Gazze’deki sağlık kuruluşlarının büyük bölümü kullanılamaz hale gelirken, hayatını kaybeden sağlık çalışanlarının sayısı 1.701’e ulaştı; ayrıca 362 sağlık çalışanının alıkonulduğu rapor edildi. Sağlık altyapısına yönelik yıkım ve abluka, bölgede yaşamı ve hayatta kalmayı imkânsızlaştırıyor.
Hastaneler, sağlık merkezleri, oksijen ve elektrik: Sistem fiilen çöktü
Gazze’deki 38 hastaneden 25’i tamamen hizmet dışı; geriye kalan 13 hastane ise kısmi kapasiteyle çalışıyor. 157 sağlık merkezinden 103’ü yıkıldı, 54’ü kısmi faaliyet gösterebiliyor. Oksijen ve elektrik altyapısındaki tahribat kritik düzeye ulaştı: 35 oksijen santralinden 25’i kullanılamaz durumda, 110 elektrik santralinden 61’i hizmet dışı bırakıldı. Bu yıkım, yoğun bakım ve acil müdahaleleri pratiğe dönüştürmeyi neredeyse imkânsız hale getiriyor.
Sağlık Bakanlığı yetkilileri, “Hastaneler beton bloklara dönüştü; temel medikal malzeme, ilaç ve cihaz eksikliği ölüm oranlarını artırıyor” uyarısında bulunuyor.
Açlık, yetersiz beslenme ve çocukların hali
İsrail ablukasının bir silah olarak kullanıldığı eleştirileri, sahadaki verilerle destekleniyor. Açlık ve yetersiz beslenme nedeniyle son dönemde 460 Filistinli şehit oldu; bunların 154’ü çocuk. 5 yaş altı 51 bin 196 çocuk akut yetersiz beslenme tehdidi altında. UNICEF’in Cenevre ofisinden yapılan açıklamada, “Gazzeli çocuklar hiçbir çocuğun asla görmemesi veya yaşamaması gereken dehşete maruz kaldı” denildi; UNICEF, her 17 dakikada bir çocuğun öldüğünü veya sakat kaldığını vurguladı.
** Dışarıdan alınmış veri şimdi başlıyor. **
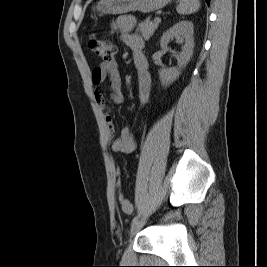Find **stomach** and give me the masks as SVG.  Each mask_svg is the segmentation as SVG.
I'll return each mask as SVG.
<instances>
[{
    "mask_svg": "<svg viewBox=\"0 0 267 267\" xmlns=\"http://www.w3.org/2000/svg\"><path fill=\"white\" fill-rule=\"evenodd\" d=\"M171 0H100L94 10L101 14H124L131 11L150 13L162 9Z\"/></svg>",
    "mask_w": 267,
    "mask_h": 267,
    "instance_id": "1",
    "label": "stomach"
}]
</instances>
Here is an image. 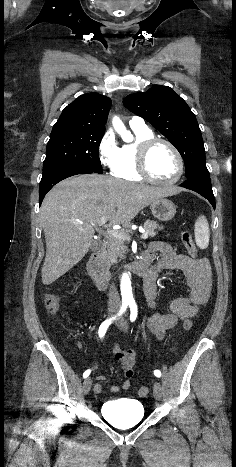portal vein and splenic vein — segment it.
<instances>
[{
    "label": "portal vein and splenic vein",
    "mask_w": 236,
    "mask_h": 467,
    "mask_svg": "<svg viewBox=\"0 0 236 467\" xmlns=\"http://www.w3.org/2000/svg\"><path fill=\"white\" fill-rule=\"evenodd\" d=\"M107 222V218L106 217H103L99 223V225H104L105 223ZM106 232L110 235V236H113V237H116L118 239H122V240H129V236L122 232V231H119L115 228H107L106 229ZM140 232L142 233L141 235V238L142 239H147L148 237V233L146 230H144L143 228L140 230Z\"/></svg>",
    "instance_id": "1"
}]
</instances>
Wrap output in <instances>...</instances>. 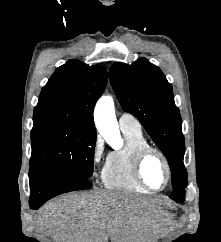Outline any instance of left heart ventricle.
<instances>
[{"instance_id":"1","label":"left heart ventricle","mask_w":221,"mask_h":242,"mask_svg":"<svg viewBox=\"0 0 221 242\" xmlns=\"http://www.w3.org/2000/svg\"><path fill=\"white\" fill-rule=\"evenodd\" d=\"M143 175L153 188H161L166 182V170L162 160L157 155H151L143 165Z\"/></svg>"}]
</instances>
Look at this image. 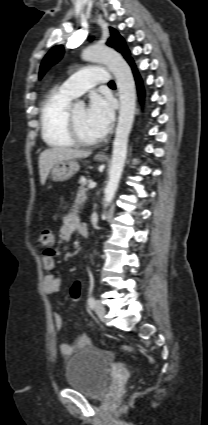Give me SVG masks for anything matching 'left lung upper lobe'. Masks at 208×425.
<instances>
[{
  "label": "left lung upper lobe",
  "instance_id": "left-lung-upper-lobe-1",
  "mask_svg": "<svg viewBox=\"0 0 208 425\" xmlns=\"http://www.w3.org/2000/svg\"><path fill=\"white\" fill-rule=\"evenodd\" d=\"M106 44L114 48L116 51L120 52L124 56V58L128 61V63L132 60L130 58L129 50L125 44L124 39L119 35V33L114 28L110 27V38L108 39ZM63 52H64L63 46L57 45L53 47L47 53V55L44 57L40 66L39 78H41L44 75V73L52 64H55L61 59Z\"/></svg>",
  "mask_w": 208,
  "mask_h": 425
}]
</instances>
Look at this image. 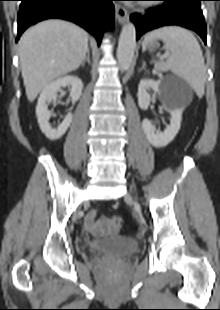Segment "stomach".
I'll use <instances>...</instances> for the list:
<instances>
[{
  "instance_id": "stomach-1",
  "label": "stomach",
  "mask_w": 220,
  "mask_h": 310,
  "mask_svg": "<svg viewBox=\"0 0 220 310\" xmlns=\"http://www.w3.org/2000/svg\"><path fill=\"white\" fill-rule=\"evenodd\" d=\"M155 46H156V42L154 40H152V41L148 42L145 47H147L149 50H152L155 48Z\"/></svg>"
}]
</instances>
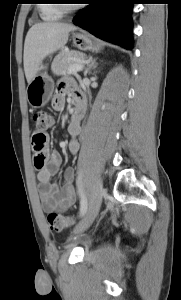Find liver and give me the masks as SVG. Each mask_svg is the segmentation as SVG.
I'll return each mask as SVG.
<instances>
[{"label":"liver","mask_w":181,"mask_h":300,"mask_svg":"<svg viewBox=\"0 0 181 300\" xmlns=\"http://www.w3.org/2000/svg\"><path fill=\"white\" fill-rule=\"evenodd\" d=\"M77 28L71 24L44 22L33 25L24 43V71L28 84L37 75L42 61L63 48L71 31Z\"/></svg>","instance_id":"6515ba94"}]
</instances>
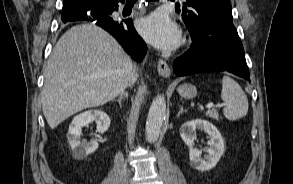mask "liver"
<instances>
[{
    "label": "liver",
    "instance_id": "6515ba94",
    "mask_svg": "<svg viewBox=\"0 0 293 184\" xmlns=\"http://www.w3.org/2000/svg\"><path fill=\"white\" fill-rule=\"evenodd\" d=\"M134 76L131 58L109 33L94 24L72 27L59 39L44 68L40 96L49 127L115 99Z\"/></svg>",
    "mask_w": 293,
    "mask_h": 184
}]
</instances>
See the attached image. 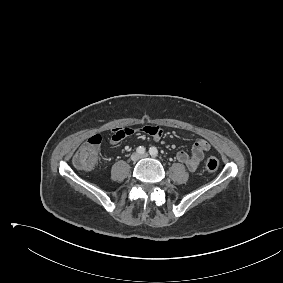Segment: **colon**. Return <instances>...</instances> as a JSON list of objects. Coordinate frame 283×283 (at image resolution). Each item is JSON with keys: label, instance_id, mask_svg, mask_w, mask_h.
I'll list each match as a JSON object with an SVG mask.
<instances>
[{"label": "colon", "instance_id": "colon-1", "mask_svg": "<svg viewBox=\"0 0 283 283\" xmlns=\"http://www.w3.org/2000/svg\"><path fill=\"white\" fill-rule=\"evenodd\" d=\"M100 143L101 137L99 135L90 137L75 153L73 157L74 165L83 170L93 169L96 165ZM205 167L208 171L214 172L219 167V160L211 156L206 160Z\"/></svg>", "mask_w": 283, "mask_h": 283}]
</instances>
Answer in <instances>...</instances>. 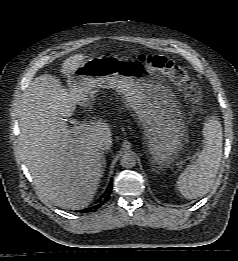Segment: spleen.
I'll return each instance as SVG.
<instances>
[{"label":"spleen","mask_w":238,"mask_h":261,"mask_svg":"<svg viewBox=\"0 0 238 261\" xmlns=\"http://www.w3.org/2000/svg\"><path fill=\"white\" fill-rule=\"evenodd\" d=\"M202 134V151L196 161L181 173L176 183L179 193L186 199H196L209 192L222 159V125L215 116L204 123Z\"/></svg>","instance_id":"3e777b00"}]
</instances>
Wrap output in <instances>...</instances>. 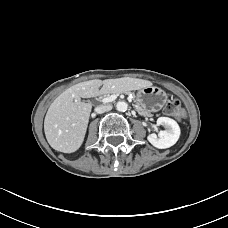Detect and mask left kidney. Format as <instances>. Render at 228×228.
<instances>
[{
    "instance_id": "obj_1",
    "label": "left kidney",
    "mask_w": 228,
    "mask_h": 228,
    "mask_svg": "<svg viewBox=\"0 0 228 228\" xmlns=\"http://www.w3.org/2000/svg\"><path fill=\"white\" fill-rule=\"evenodd\" d=\"M157 125L165 126L166 130L160 131L158 136L154 133L148 135V141L159 149H166L173 146L180 136V128L177 122L168 117H159L157 119Z\"/></svg>"
}]
</instances>
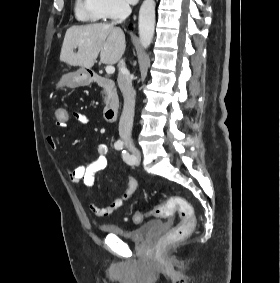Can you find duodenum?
<instances>
[{
  "instance_id": "410a0bca",
  "label": "duodenum",
  "mask_w": 280,
  "mask_h": 283,
  "mask_svg": "<svg viewBox=\"0 0 280 283\" xmlns=\"http://www.w3.org/2000/svg\"><path fill=\"white\" fill-rule=\"evenodd\" d=\"M85 79L105 91L106 99L103 107V114L106 121H115L119 111V99L115 83L111 79L103 77L97 73H90Z\"/></svg>"
}]
</instances>
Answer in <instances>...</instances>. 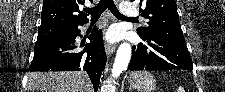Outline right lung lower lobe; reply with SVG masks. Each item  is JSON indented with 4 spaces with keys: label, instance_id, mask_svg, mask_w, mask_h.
I'll use <instances>...</instances> for the list:
<instances>
[{
    "label": "right lung lower lobe",
    "instance_id": "right-lung-lower-lobe-1",
    "mask_svg": "<svg viewBox=\"0 0 225 92\" xmlns=\"http://www.w3.org/2000/svg\"><path fill=\"white\" fill-rule=\"evenodd\" d=\"M80 35L78 26L64 39L35 44L34 58L28 71H77L88 73L95 92L106 64V53L102 32L94 27L89 36L90 43L78 52L76 36ZM81 36V35H80Z\"/></svg>",
    "mask_w": 225,
    "mask_h": 92
}]
</instances>
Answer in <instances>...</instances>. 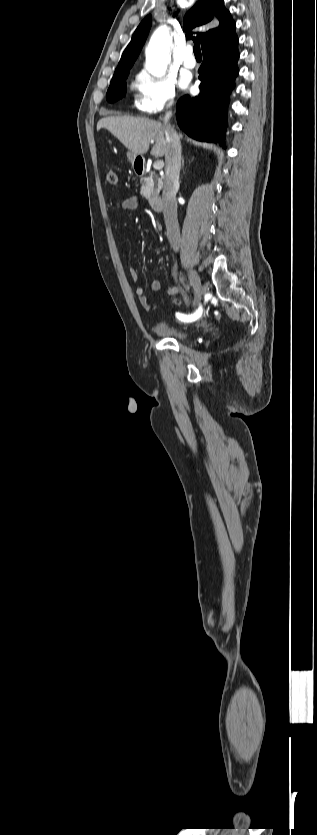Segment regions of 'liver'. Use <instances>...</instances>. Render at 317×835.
I'll return each instance as SVG.
<instances>
[{
	"instance_id": "liver-1",
	"label": "liver",
	"mask_w": 317,
	"mask_h": 835,
	"mask_svg": "<svg viewBox=\"0 0 317 835\" xmlns=\"http://www.w3.org/2000/svg\"><path fill=\"white\" fill-rule=\"evenodd\" d=\"M101 128L107 129L134 155L145 154L151 140H155L151 155L161 157L166 152L165 126L160 122L131 116H108L98 121L97 131ZM179 137L183 135L179 134Z\"/></svg>"
}]
</instances>
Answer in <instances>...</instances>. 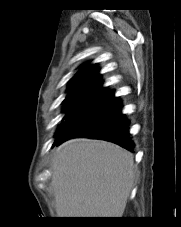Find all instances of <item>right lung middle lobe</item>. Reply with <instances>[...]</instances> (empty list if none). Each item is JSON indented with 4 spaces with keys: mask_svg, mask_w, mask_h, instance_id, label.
Instances as JSON below:
<instances>
[{
    "mask_svg": "<svg viewBox=\"0 0 181 227\" xmlns=\"http://www.w3.org/2000/svg\"><path fill=\"white\" fill-rule=\"evenodd\" d=\"M112 94V92H102L66 98L64 100L65 121H62L59 126L55 141L58 140L70 126L102 108L111 98Z\"/></svg>",
    "mask_w": 181,
    "mask_h": 227,
    "instance_id": "obj_1",
    "label": "right lung middle lobe"
}]
</instances>
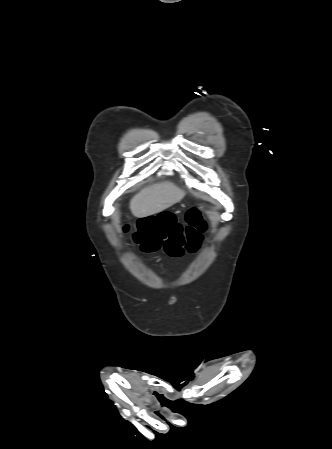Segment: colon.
I'll use <instances>...</instances> for the list:
<instances>
[{
	"label": "colon",
	"mask_w": 332,
	"mask_h": 449,
	"mask_svg": "<svg viewBox=\"0 0 332 449\" xmlns=\"http://www.w3.org/2000/svg\"><path fill=\"white\" fill-rule=\"evenodd\" d=\"M122 230L130 233V227L124 224ZM206 230L200 209L194 206L186 213V224L175 221L168 212L142 218L132 233V239L143 252L152 253L161 249L170 257H180L195 252L201 243L202 233Z\"/></svg>",
	"instance_id": "1"
}]
</instances>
Saldırılarda uzuvlarını kaybedenlerin sayısı 4 bin 900’ü buluyor; bu kişilerin uzun süreli tedavi ve rehabilitasyona ihtiyacı var. Sağlık altyapısının çöküşü, prematüre bebekler için gereken kuvöz ve solunum cihazı eksikliği gibi hayati ihtiyaçların karşılanamamasına yol açıyor. BM ve sağlık örgütleri, bölgedeki durumun “insan varoluşunun temel direklerinin tahribatı” olduğunu belirtiyor.
Uluslararası sağlık örgütleri, Gazze sağlık sisteminin “kurtarılması” için acil müdahale çağrısı yapıyor. Sağlık Bakanlığı ve sivil aktörler, sınır kapılarının kapanması nedeniyle kritik malzeme ve ilaçların bölgeye ulaşamadığını, 18 bin hasta ve yaralının yurt dışında tedavi imkanından mahrum bırakıldığını (bunların 5 bin 580’inin çocuk olduğu) belirtiyor.
UNICEF ve diğer uluslararası kurumların ortak uyarısı net: Eğer insani koridorlar ve sürekli yardım erişimi sağlanmazsa, ölümlerin ve yıkımın hızı daha da artacak.
Diplomasi, ateşkes çağrıları ve uluslararası sorumluluk
Türkiye, Katar, Mısır ve diğer birçok ülke ile uluslararası sivil toplum kuruluşları barış ve insani erişim çağrılarını yineliyor. Türkiye Dışişleri Bakanlığı ve Birleşmiş Milletler dahil çok sayıda aktör, derhal kalıcı bir ateşkes ve insani yardımların kesintisiz ulaşması için harekete geçilmesini talep ediyor. Ancak sahada ateşkese ve yardım koridorlarına ilişkin somut ilerleme sınırlı kalıyor.